(Working data)
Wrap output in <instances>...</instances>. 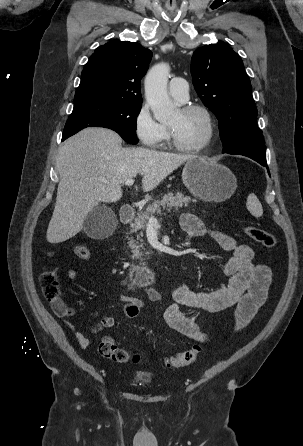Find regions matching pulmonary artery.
Returning a JSON list of instances; mask_svg holds the SVG:
<instances>
[{"mask_svg": "<svg viewBox=\"0 0 303 446\" xmlns=\"http://www.w3.org/2000/svg\"><path fill=\"white\" fill-rule=\"evenodd\" d=\"M168 91L174 99L184 102L189 96L188 82L184 78L174 77L169 82Z\"/></svg>", "mask_w": 303, "mask_h": 446, "instance_id": "obj_1", "label": "pulmonary artery"}]
</instances>
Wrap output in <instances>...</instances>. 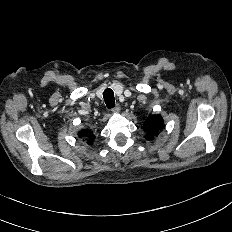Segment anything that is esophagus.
Returning <instances> with one entry per match:
<instances>
[{
	"mask_svg": "<svg viewBox=\"0 0 232 232\" xmlns=\"http://www.w3.org/2000/svg\"><path fill=\"white\" fill-rule=\"evenodd\" d=\"M120 105L119 104H116L113 108H112V112L113 113H118L120 111Z\"/></svg>",
	"mask_w": 232,
	"mask_h": 232,
	"instance_id": "esophagus-1",
	"label": "esophagus"
}]
</instances>
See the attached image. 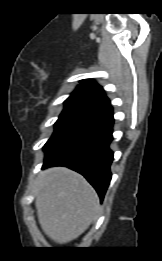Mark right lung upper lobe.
<instances>
[{
	"label": "right lung upper lobe",
	"instance_id": "1",
	"mask_svg": "<svg viewBox=\"0 0 162 261\" xmlns=\"http://www.w3.org/2000/svg\"><path fill=\"white\" fill-rule=\"evenodd\" d=\"M72 94L98 101L103 108L110 105L103 88L90 80H82L81 85Z\"/></svg>",
	"mask_w": 162,
	"mask_h": 261
}]
</instances>
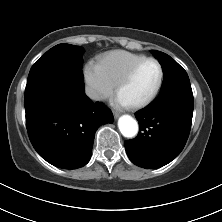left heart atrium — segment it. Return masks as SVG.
Listing matches in <instances>:
<instances>
[{"mask_svg":"<svg viewBox=\"0 0 222 222\" xmlns=\"http://www.w3.org/2000/svg\"><path fill=\"white\" fill-rule=\"evenodd\" d=\"M113 104L118 108L128 107L130 104L119 94L114 98Z\"/></svg>","mask_w":222,"mask_h":222,"instance_id":"obj_1","label":"left heart atrium"}]
</instances>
(End Working data)
§ **Problem requirements**
Write out nothing but the lines from the one with "left heart atrium —" through the last line of the entries, exactly as they stand; pictures are not part of the copy.

§ **Written response**
left heart atrium — segment it. Return masks as SVG.
Listing matches in <instances>:
<instances>
[{"mask_svg":"<svg viewBox=\"0 0 222 222\" xmlns=\"http://www.w3.org/2000/svg\"><path fill=\"white\" fill-rule=\"evenodd\" d=\"M113 104L118 108L128 107L130 104L119 94L114 98Z\"/></svg>","mask_w":222,"mask_h":222,"instance_id":"obj_1","label":"left heart atrium"}]
</instances>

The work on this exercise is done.